[Saved data entries]
------------------------------------

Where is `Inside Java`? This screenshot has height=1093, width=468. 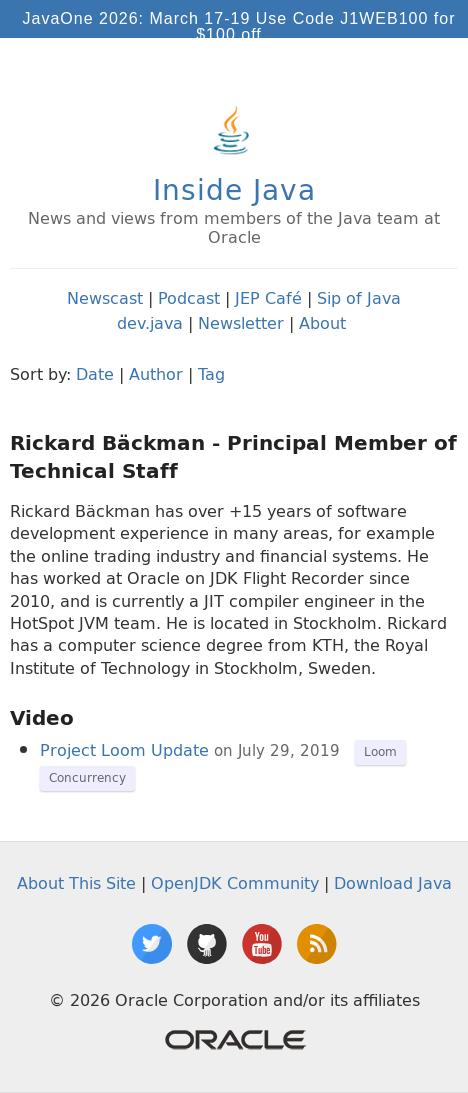 Inside Java is located at coordinates (234, 189).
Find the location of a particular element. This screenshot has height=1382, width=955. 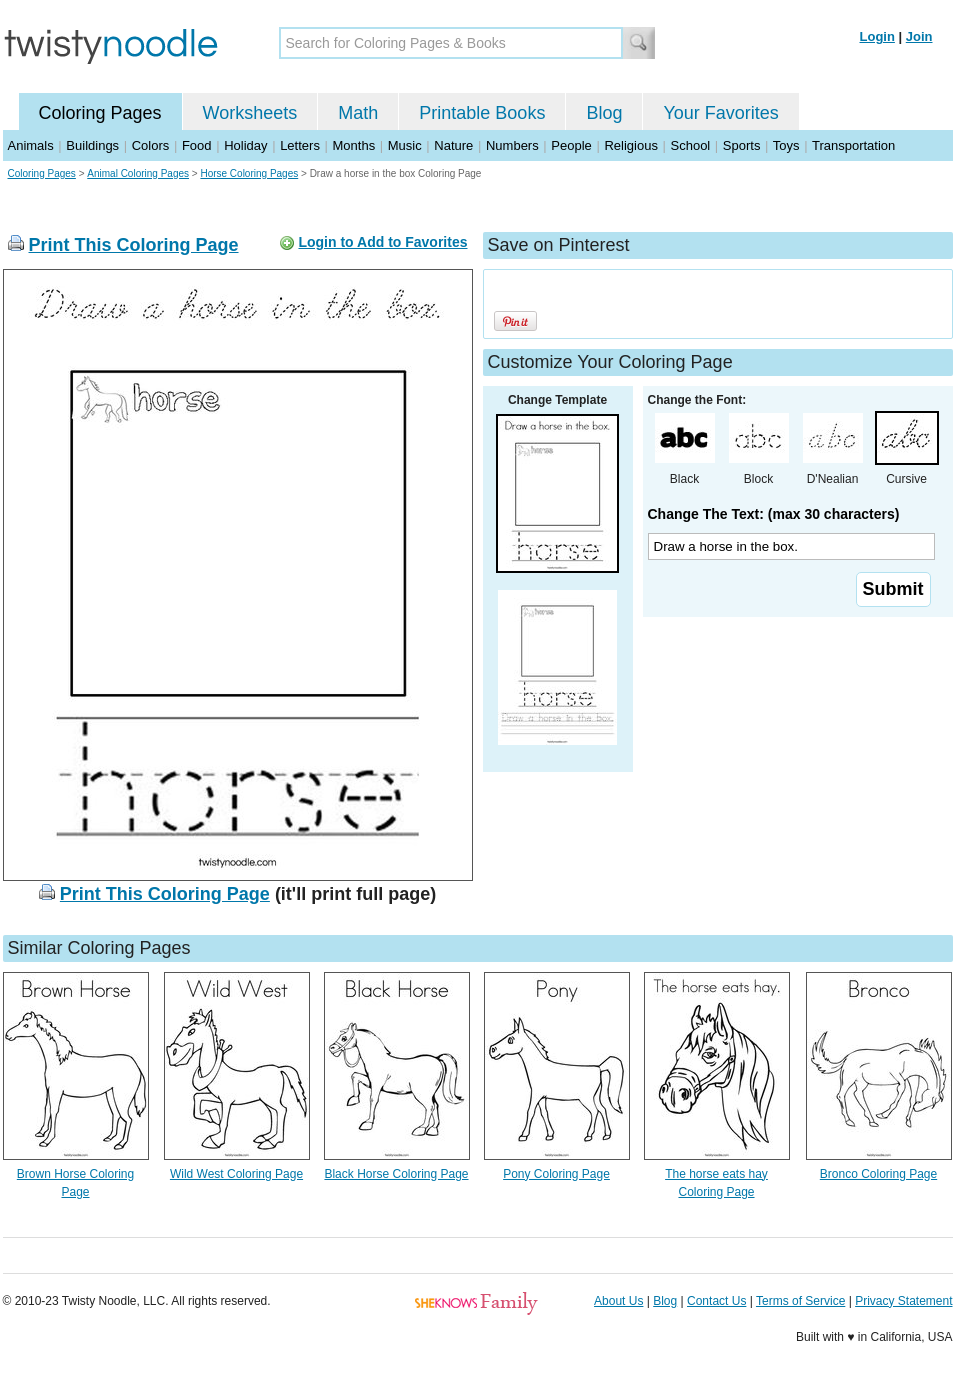

Blog is located at coordinates (604, 113).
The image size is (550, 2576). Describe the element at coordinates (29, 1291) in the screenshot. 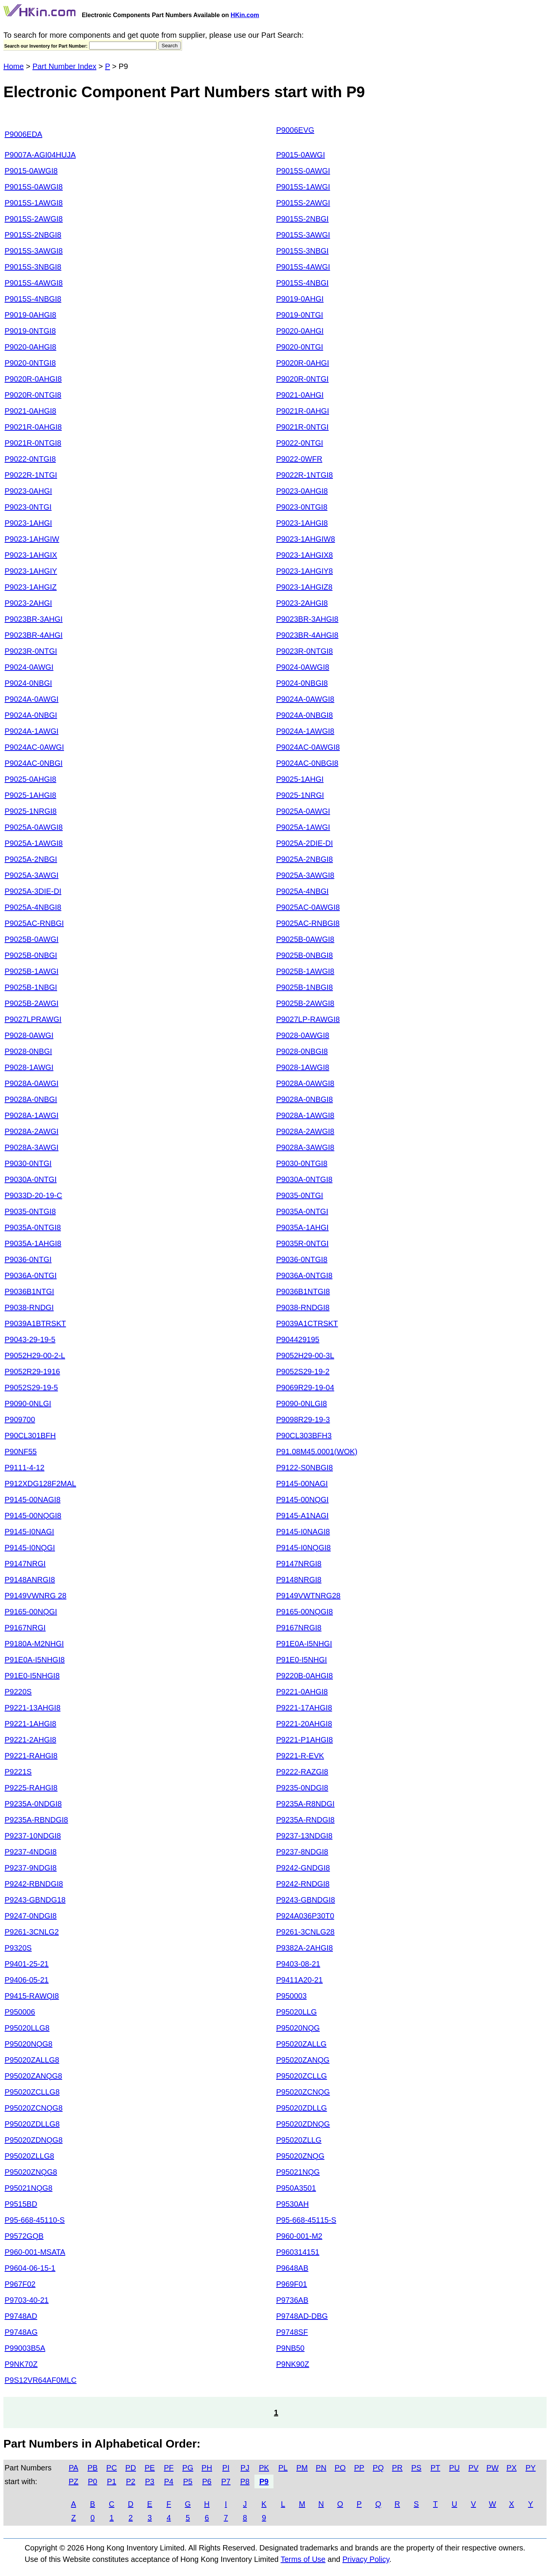

I see `P9036B1NTGI` at that location.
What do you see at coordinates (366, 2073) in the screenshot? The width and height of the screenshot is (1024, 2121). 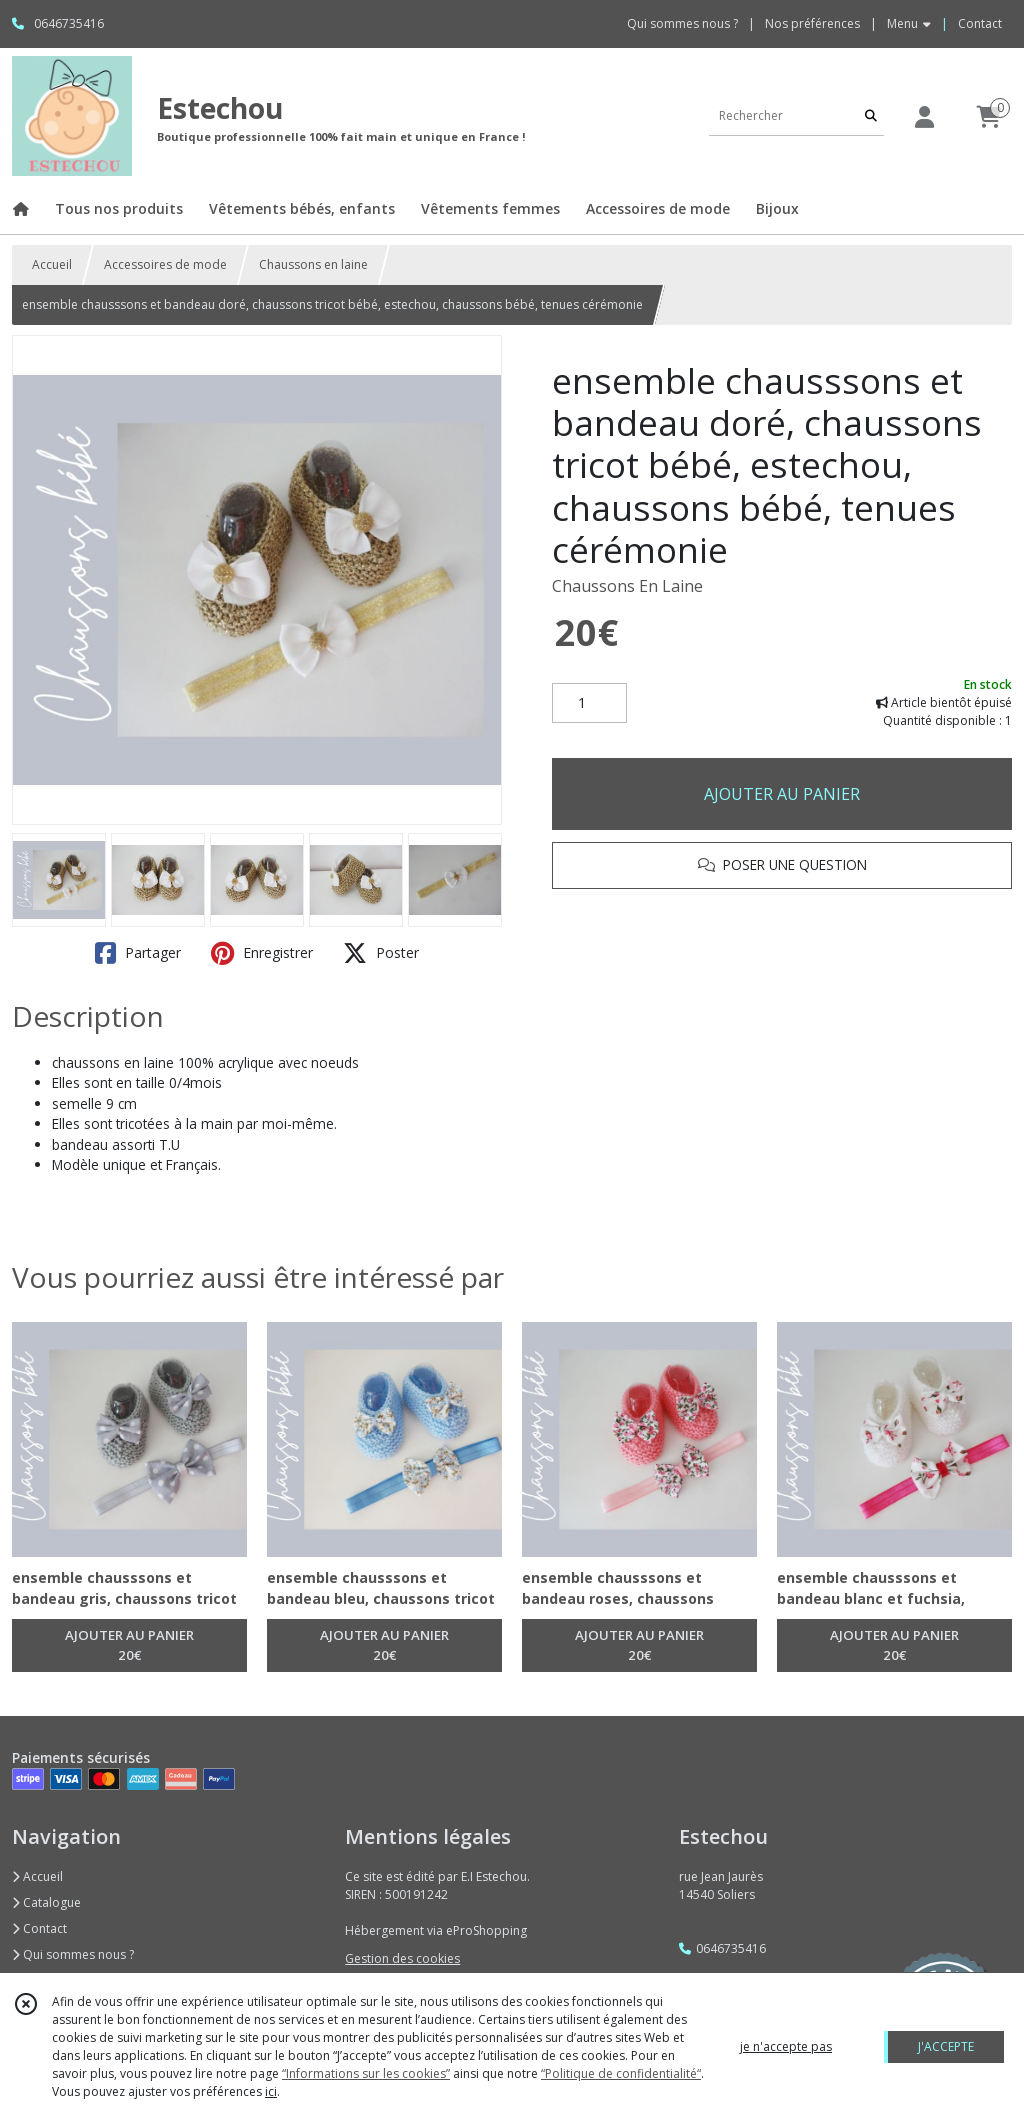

------------------------------------

**WORK TASK:**
Nothing but the lines from the one containing "Find the location" through the end of the entries should be written out, exactly and without pictures.

**ANSWER TO THIS TASK:**
Find the location of a particular element. This screenshot has height=1382, width=955. 

Blog is located at coordinates (604, 113).
The image size is (550, 2576). Describe the element at coordinates (29, 1291) in the screenshot. 

I see `P9036B1NTGI` at that location.
What do you see at coordinates (366, 2073) in the screenshot? The width and height of the screenshot is (1024, 2121). 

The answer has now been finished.